**Task instructions**
Since only part of the material below is wanted, output exactly the lines from the one with "最新情報 (164, 292)" up to and including the one with "Yandex.Server".

**Records provided**
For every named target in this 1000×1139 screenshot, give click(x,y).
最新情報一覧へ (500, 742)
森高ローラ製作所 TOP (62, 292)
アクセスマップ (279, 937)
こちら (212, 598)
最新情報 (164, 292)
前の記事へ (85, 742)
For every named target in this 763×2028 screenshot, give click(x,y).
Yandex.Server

...

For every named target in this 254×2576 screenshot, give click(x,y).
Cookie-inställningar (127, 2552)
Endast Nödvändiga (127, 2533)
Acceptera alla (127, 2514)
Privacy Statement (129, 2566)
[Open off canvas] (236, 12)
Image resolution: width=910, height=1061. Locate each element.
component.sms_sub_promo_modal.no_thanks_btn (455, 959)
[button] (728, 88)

**Exercise output**
最新情報 (164, 292)
前の記事へ (85, 742)
For every named target in this 763×2028 screenshot, give click(x,y).
Yandex.Server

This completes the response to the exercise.